Mobilisable Strength Design for Deep Excavations

Geotechnical engineers often rely on simple, closed-form solutions to estimate capacity of foundations and apply safety factors to crudely prevent excessive deformation. Alternatively, finite element method (FEM) provides a more rigorous analysis but requires significant effort and a detailed knowledge of the soil constitutive relationships, which may not be available. Hence, a new rational design method is warranted, suitable for hand (or pocket calculator) calculation of serviceability deformations. The mobilisable strength design (MSD) method uses a combination of theory of elasticity and theory of plasticity to satisfy these criteria and proposes a strain field derived from idealised soil behaviour enabling prediction of boundary displacements. Of particular interest to geotechnical engineers are flexible retaining walls supporting deep excavations in urban areas.
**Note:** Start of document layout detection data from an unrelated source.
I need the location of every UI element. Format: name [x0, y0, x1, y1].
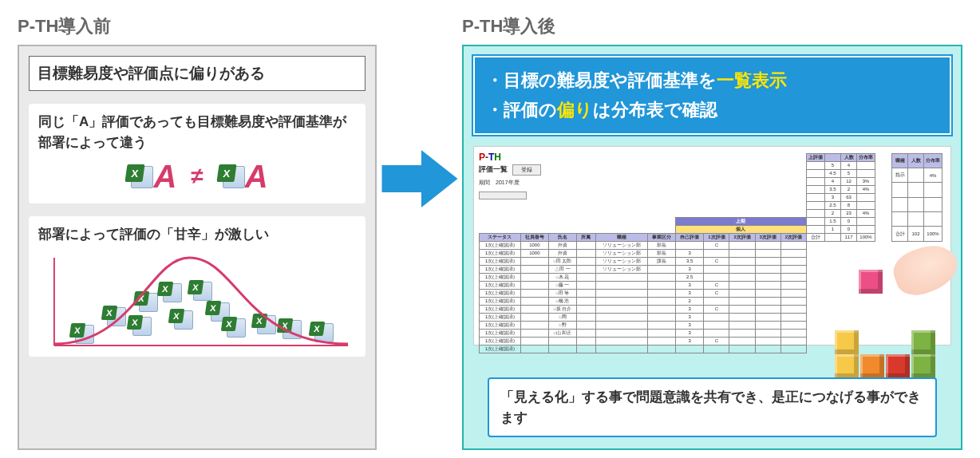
arrow-icon	[381, 148, 458, 209]
bell-curve-illustration: XXXXXXXXXXXX	[38, 250, 356, 353]
hero-line2-post: は分布表で確認	[593, 100, 717, 120]
hero-line1-pre: ・目標の難易度や評価基準を	[486, 70, 717, 90]
after-bottom-note: 「見える化」する事で問題意識を共有でき、是正につなげる事ができます	[488, 377, 937, 437]
cube-icon	[911, 330, 935, 354]
before-heading: 目標難易度や評価点に偏りがある	[29, 56, 366, 91]
after-hero: ・目標の難易度や評価基準を一覧表示 ・評価の偏りは分布表で確認	[473, 56, 951, 135]
before-box-1: 同じ「A」評価であっても目標難易度や評価基準が部署によって違う X A ≠ X …	[29, 104, 366, 203]
grade-A-right: A	[245, 160, 268, 192]
cube-icon	[859, 270, 883, 294]
A-neq-A-illustration: X A ≠ X A	[38, 160, 356, 192]
before-box-2: 部署によって評価の「甘辛」が激しい XXXXXXXXXXXX	[29, 216, 366, 357]
ss-title: 評価一覧	[479, 164, 508, 175]
cube-icon	[911, 354, 935, 378]
cube-icon	[835, 330, 859, 354]
before-box-1-text: 同じ「A」評価であっても目標難易度や評価基準が部署によって違う	[38, 112, 356, 152]
building-blocks-image	[825, 252, 953, 380]
after-panel: ・目標の難易度や評価基準を一覧表示 ・評価の偏りは分布表で確認 P-TH 評価一…	[462, 45, 962, 450]
ss-register-button: 登録	[512, 164, 541, 176]
before-title: P-TH導入前	[18, 14, 377, 38]
ss-summary-table-2: 職種人数分布率指示4%合計102100%	[891, 153, 942, 242]
cube-icon	[886, 354, 910, 378]
cube-icon	[860, 354, 884, 378]
ss-main-table: 上期個人ステータス社員番号氏名所属職種事業区分自己評価1次評価2次評価3次評価2…	[479, 217, 807, 353]
ss-summary-table-1: 上評価人数分布率544.554123%3.524%3632.582234%1.5…	[806, 153, 875, 242]
before-panel: 目標難易度や評価点に偏りがある 同じ「A」評価であっても目標難易度や評価基準が部…	[18, 45, 377, 450]
hero-line1-highlight: 一覧表示	[717, 70, 787, 90]
hero-line2-pre: ・評価の	[486, 100, 557, 120]
after-title: P-TH導入後	[462, 14, 962, 38]
not-equal-sign: ≠	[191, 164, 203, 189]
pth-logo: P-TH	[479, 152, 501, 163]
grade-A-left: A	[153, 160, 176, 192]
excel-icon: X A	[126, 160, 176, 192]
ss-small-button	[479, 191, 527, 199]
cube-icon	[835, 354, 859, 378]
excel-icon: X A	[218, 160, 268, 192]
before-box-2-text: 部署によって評価の「甘辛」が激しい	[38, 224, 356, 245]
hero-line2-highlight: 偏り	[557, 100, 593, 120]
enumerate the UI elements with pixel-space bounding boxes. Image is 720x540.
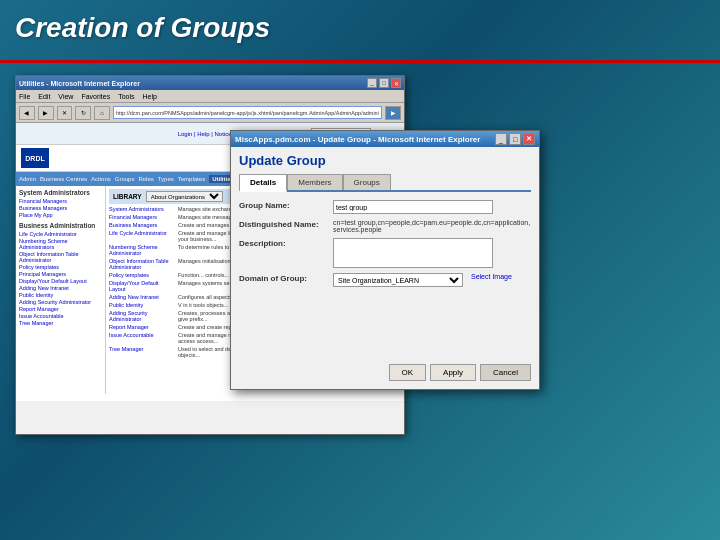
apply-button[interactable]: Apply [430,364,476,381]
tab-groups[interactable]: Groups [343,174,391,190]
dialog-tabs: Details Members Groups [239,174,531,192]
browser-controls: _ □ ✕ [367,78,401,88]
dialog-body: Update Group Details Members Groups Grou… [231,147,539,298]
sidebar-link-business[interactable]: Business Managers [19,205,102,211]
form-row-groupname: Group Name: [239,200,531,214]
groupname-label: Group Name: [239,200,329,210]
subnav-types[interactable]: Types [158,176,174,182]
sidebar-link-lifecycle[interactable]: Life Cycle Administrator [19,231,102,237]
sidebar-link-principal[interactable]: Principal Managers [19,271,102,277]
browser-menubar: File Edit View Favorites Tools Help [16,90,404,103]
minimize-button[interactable]: _ [367,78,377,88]
dialog-heading: Update Group [239,153,531,168]
menu-edit[interactable]: Edit [38,93,50,100]
role-name-report[interactable]: Report Manager [109,324,174,330]
role-name-objinfo[interactable]: Object Information Table Administrator [109,258,174,270]
select-image-link[interactable]: Select Image [471,273,512,280]
role-name-lifecycle[interactable]: Life Cycle Administrator [109,230,174,242]
role-name-issue[interactable]: Issue Accountable [109,332,174,344]
sidebar-link-policy[interactable]: Policy templates [19,264,102,270]
address-bar[interactable]: http://dcm.pan.com/PNMSApps/admin/panelc… [113,106,382,119]
sidebar-link-identity[interactable]: Public Identity [19,292,102,298]
dialog-footer: OK Apply Cancel [389,364,531,381]
role-name-business[interactable]: Business Managers [109,222,174,228]
sidebar-link-financial[interactable]: Financial Managers [19,198,102,204]
browser-title: Utilities - Microsoft Internet Explorer [19,80,140,87]
description-input[interactable] [333,238,493,268]
drdl-logo: DRDL [21,148,49,168]
refresh-button[interactable]: ↻ [75,106,91,120]
role-name-financial[interactable]: Financial Managers [109,214,174,220]
browser-toolbar: ◀ ▶ ✕ ↻ ⌂ http://dcm.pan.com/PNMSApps/ad… [16,103,404,123]
role-name-tree[interactable]: Tree Manager [109,346,174,358]
form-row-domain: Domain of Group: Site Organization_LEARN… [239,273,531,287]
dialog-close-button[interactable]: ✕ [523,133,535,145]
sidebar-link-objinfo[interactable]: Object Information Table Administrator [19,251,102,263]
menu-view[interactable]: View [58,93,73,100]
sidebar-heading-2: Business Administration [19,222,102,229]
form-row-description: Description: [239,238,531,268]
domain-select[interactable]: Site Organization_LEARN [333,273,463,287]
role-name-security[interactable]: Adding Security Administrator [109,310,174,322]
domain-label: Domain of Group: [239,273,329,283]
slide-title: Creation of Groups [15,12,270,44]
sidebar-link-issue[interactable]: Issue Accountable [19,313,102,319]
groupname-input[interactable] [333,200,493,214]
sidebar-section-sysadmin: System Administrators Financial Managers… [19,189,102,218]
sidebar-link-tree[interactable]: Tree Manager [19,320,102,326]
dialog-titlebar: MiscApps.pdm.com - Update Group - Micros… [231,131,539,147]
dialog-minimize-button[interactable]: _ [495,133,507,145]
tab-details[interactable]: Details [239,174,287,192]
sidebar: System Administrators Financial Managers… [16,186,106,394]
subnav-templates[interactable]: Templates [178,176,205,182]
role-name-sysadmin[interactable]: System Administrators [109,206,174,212]
subnav-roles[interactable]: Roles [138,176,153,182]
library-label: LIBRARY [113,193,142,200]
role-name-display[interactable]: Display/Your Default Layout [109,280,174,292]
home-button[interactable]: ⌂ [94,106,110,120]
maximize-button[interactable]: □ [379,78,389,88]
sidebar-link-intranet[interactable]: Adding New Intranet [19,285,102,291]
go-button[interactable]: ▶ [385,106,401,120]
subnav-business[interactable]: Business Centres [40,176,87,182]
sidebar-link-display[interactable]: Display/Your Default Layout [19,278,102,284]
update-group-dialog: MiscApps.pdm.com - Update Group - Micros… [230,130,540,390]
form-row-dn: Distinguished Name: cn=test group,cn=peo… [239,219,531,233]
ok-button[interactable]: OK [389,364,427,381]
subnav-groups[interactable]: Groups [115,176,135,182]
role-name-policy[interactable]: Policy templates [109,272,174,278]
address-text: http://dcm.pan.com/PNMSApps/admin/panelc… [116,110,379,116]
browser-titlebar: Utilities - Microsoft Internet Explorer … [16,76,404,90]
sidebar-section-bizadmin: Business Administration Life Cycle Admin… [19,222,102,326]
dialog-maximize-button[interactable]: □ [509,133,521,145]
dialog-title: MiscApps.pdm.com - Update Group - Micros… [235,135,480,144]
sidebar-link-security[interactable]: Adding Security Administrator [19,299,102,305]
sidebar-link-placeapp[interactable]: Place My App [19,212,102,218]
stop-button[interactable]: ✕ [57,106,73,120]
subnav-admin[interactable]: Admin [19,176,36,182]
description-label: Description: [239,238,329,248]
sidebar-link-report[interactable]: Report Manager [19,306,102,312]
title-underline [0,60,720,63]
sidebar-link-numbering[interactable]: Numbering Scheme Administrators [19,238,102,250]
menu-tools[interactable]: Tools [118,93,134,100]
slide-background: Creation of Groups Utilities - Microsoft… [0,0,720,540]
dn-value: cn=test group,cn=people,dc=pam.eu=people… [333,219,531,233]
menu-help[interactable]: Help [143,93,157,100]
org-select[interactable]: About Organizations [146,191,223,202]
role-name-numbering[interactable]: Numbering Scheme Administrator [109,244,174,256]
tab-members[interactable]: Members [287,174,342,190]
sidebar-heading-1: System Administrators [19,189,102,196]
menu-file[interactable]: File [19,93,30,100]
cancel-button[interactable]: Cancel [480,364,531,381]
forward-button[interactable]: ▶ [38,106,54,120]
close-button[interactable]: ✕ [391,78,401,88]
dialog-controls: _ □ ✕ [495,133,535,145]
role-name-intranet[interactable]: Adding New Intranet [109,294,174,300]
dn-label: Distinguished Name: [239,219,329,229]
subnav-actions[interactable]: Actions [91,176,111,182]
role-name-identity[interactable]: Public Identity [109,302,174,308]
menu-favorites[interactable]: Favorites [81,93,110,100]
back-button[interactable]: ◀ [19,106,35,120]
The MSD method has been developed for cantilever retaining walls, braced excavations and narrow excavations, but involves some limiting assumptions. These include: an assumed "plastic" deformation mechanism normal to the ground at the free surface, perfectly rigid props for braced excavations and undrained conditions, limiting the analysis to short term loading in clays. This research aims to provide extensions to the MSD method. Initially, altering the assumed deformation mechanism to satisfy the boundary conditions at the soil surface, and extending the solution to encompass prop deformations. The stress distribution along the retaining wall can then be calculated enabling prop forces and calculation of wall bending moments for more efficient wall design. The effects of passive piles and surcharge on the ground surface will be investigated. Finally, new MSD solutions will be attempted for analysis of drained conditions and dynamic loading. FEM analyses will be carried
out to compare with the new solutions.